(Rinnovabilil.it) – Il Brasile, dopo aver spinto le rinnovabili fino a un mese fa, sta macchiando la sua reputazione. Il governo oggi mette all’asta contratti per progetti di produzione del gas naturale e centrali a carbone, invertendo una tendenza che lo aveva visto, fino a poco tempo fa, privilegiare le fonti rinnovabili. Il revival dell’energia tradizionale arriva in un momento già critico per il più grande Stato sudamericano, dato che l’Observatorio do Clima ha appena diffuso i dati sulle emissioni per il 2013 e i numeri non sono affatto incoraggianti. Infatti, dopo dieci anni di miglioramenti, il livello dei gas serra in atmosfera è tornato a crescere (+7.8%).
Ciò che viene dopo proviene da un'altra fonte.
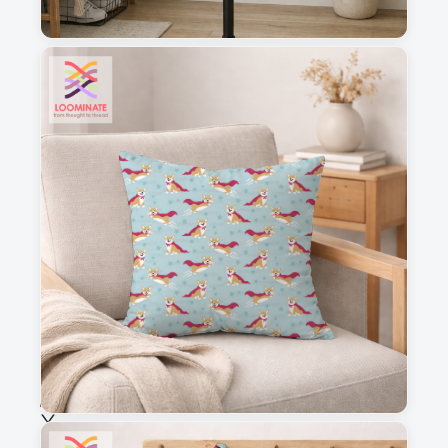
1
2
3
4
This is a visual preview. Scale and placement may differ. Please refer
to the design preview for accurate dimensions.
Fabric & Order
Selected fabric
:
Choose fabric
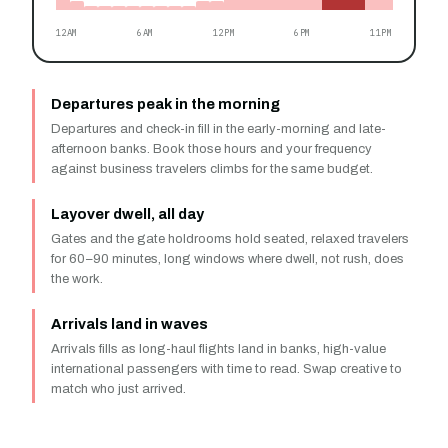
12AM
6AM
12PM
6PM
11PM
Departures peak in the morning
Departures and check-in fill in the early-morning and late-
afternoon banks. Book those hours and your frequency
against business travelers climbs for the same budget.
Layover dwell, all day
Gates and the gate holdrooms hold seated, relaxed travelers
for 60–90 minutes, long windows where dwell, not rush, does
the work.
Arrivals land in waves
Arrivals fills as long-haul flights land in banks, high-value
international passengers with time to read. Swap creative to
match who just arrived.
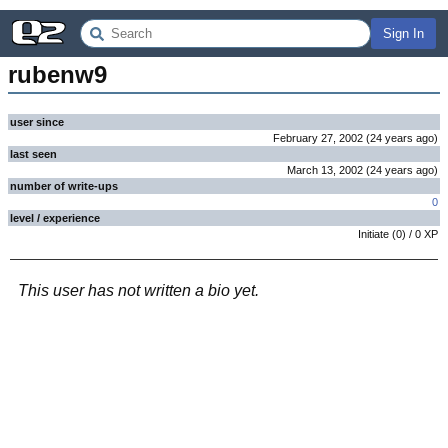
Sign In
rubenw9
user since
February 27, 2002
(
24 years
ago
)
last seen
March 13, 2002
(
24 years
ago
)
number of write-ups
0
level / experience
Initiate
(
0
) /
0
XP
This user has not written a bio yet.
I primi nuovi impianti termici vedranno la luce fra 3 anni, avviando un processo di ritorno al fossile che il governo sembrava aver ripudiato in favore dell’eolico (incentivato dal 2009) e del fotovoltaico (per cui sono state varate politiche favorevoli quest’anno). A differenza l’asta tenutasi il mese scorso, quando per la prima volta un contratto federale è stato messo all’asta facendo concorrere soltanto produttori di impianti fotovoltaici, il governo stavolta ha deciso di inserire anche le compagnie fossili nella trattativa. Ciò significa che gli impianti a gas e carbone sfideranno i produttori di energia pulita. Siccome i costi di quest’ultima sono ancora leggermente più alti, è probabile che ad aggiudicarsi le licenze siano gli altri.
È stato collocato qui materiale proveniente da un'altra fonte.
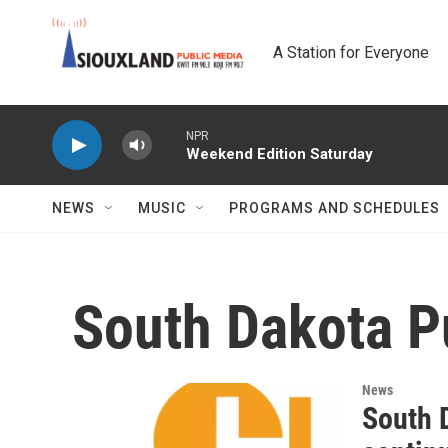
Skip to main content
A Station for Everyone
NPR
Weekend Edition Saturday
NEWS
MUSIC
PROGRAMS AND SCHEDULES
South Dakota P
News
South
Gli impianti termici, più facili e rapidi da costruire rispetto a quelli eolici o idroelettrici, saranno utilizzati come “tappabuchi” per garantire l’approvvigionamento di energia a seguito della più grave siccità degli ultimi 80 anni. Il fenomeno ha prosciugato i bacini idrici artificiali che garantivano il rifornimento a intere metropoli (San Paolo è in pesante emergenza da qualche mese e adesso rischia il collasso), e producevano il 70% dell’energia brasiliana. Senza nuove forniture di energia, e se prosegue il periodo di estrema siccità, il Brasile può essere costretto a razionamenti già dall’inizio del 2015. È dunque sull’onda dell’emergenza che la nazione cerca di rifugiarsi nelle fonti fossili, senza guardare oltre il suo naso: l’aumento delle emissioni, infatti – è ormai un’equazione matematica – accresce la possibilità di eventi estremi perché favorisce il cambiamento climatico. Promuovendo impianti di energia fossile si può tappare la falla nell’immediato, ma al contempo si potenziano le cause dei fenomeni che affliggono il Paese.